Exercise directions: Report every line of the listing below in which the string "iLuv" appears.

┄┄┄┄┄┄┄┄┄┄┄┄┄┄┄┄┄┄┄┄

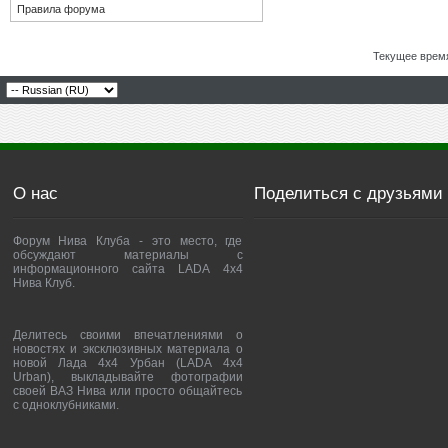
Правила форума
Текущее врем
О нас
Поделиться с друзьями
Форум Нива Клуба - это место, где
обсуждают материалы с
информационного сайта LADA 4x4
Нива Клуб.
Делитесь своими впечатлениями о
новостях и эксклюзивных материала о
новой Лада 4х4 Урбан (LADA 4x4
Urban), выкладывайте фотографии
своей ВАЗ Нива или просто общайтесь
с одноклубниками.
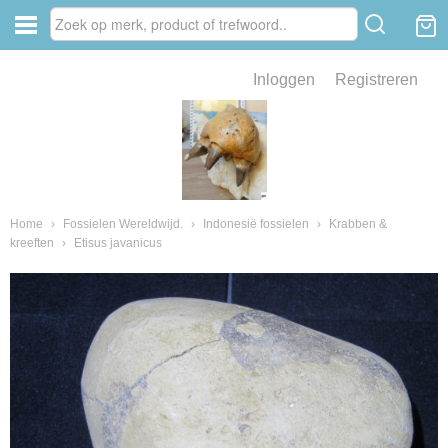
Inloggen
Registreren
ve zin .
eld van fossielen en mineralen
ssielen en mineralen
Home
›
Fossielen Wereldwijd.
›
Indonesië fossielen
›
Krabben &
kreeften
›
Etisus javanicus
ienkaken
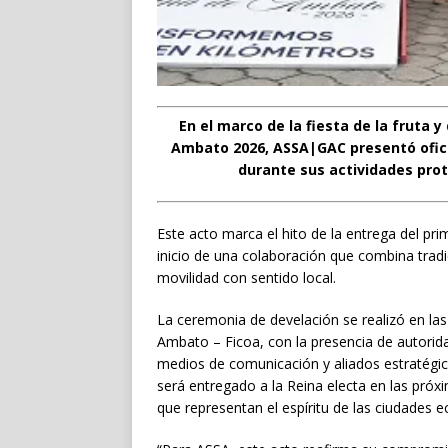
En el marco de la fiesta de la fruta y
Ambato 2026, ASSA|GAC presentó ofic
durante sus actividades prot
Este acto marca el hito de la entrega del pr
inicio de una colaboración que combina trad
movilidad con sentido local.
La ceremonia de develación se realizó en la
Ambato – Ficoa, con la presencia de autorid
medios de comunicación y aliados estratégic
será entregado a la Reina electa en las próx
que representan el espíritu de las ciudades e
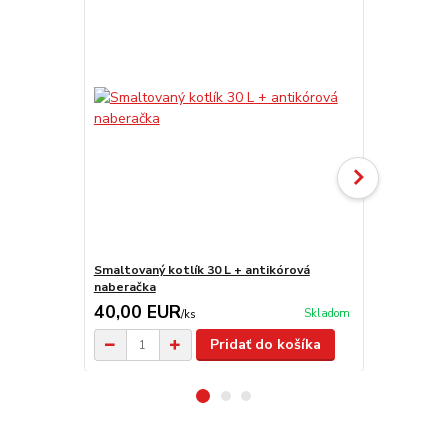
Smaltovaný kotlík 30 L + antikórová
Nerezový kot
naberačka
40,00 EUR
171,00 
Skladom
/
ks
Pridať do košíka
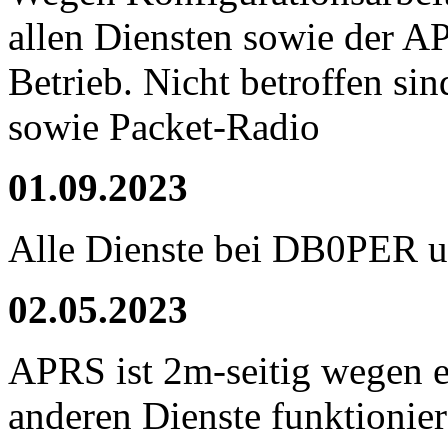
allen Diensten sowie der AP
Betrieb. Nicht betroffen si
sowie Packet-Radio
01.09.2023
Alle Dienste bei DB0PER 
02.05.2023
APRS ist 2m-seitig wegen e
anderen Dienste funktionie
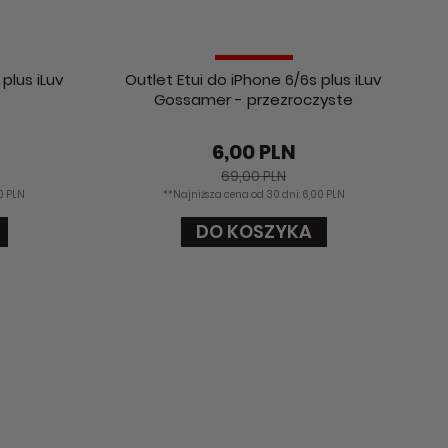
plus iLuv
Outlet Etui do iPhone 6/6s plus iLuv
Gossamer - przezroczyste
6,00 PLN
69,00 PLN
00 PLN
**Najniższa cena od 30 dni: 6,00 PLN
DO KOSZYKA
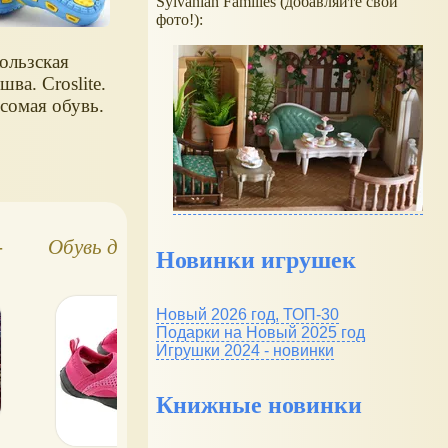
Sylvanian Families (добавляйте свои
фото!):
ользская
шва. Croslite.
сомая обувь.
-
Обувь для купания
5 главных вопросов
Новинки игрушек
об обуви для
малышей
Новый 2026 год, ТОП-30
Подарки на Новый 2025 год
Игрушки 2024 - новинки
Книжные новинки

┄┄┄┄┄┄┄┄┄┄┄┄┄┄┄┄┄┄┄┄

Output below:
plus iLuv
Outlet Etui do iPhone 6/6s plus iLuv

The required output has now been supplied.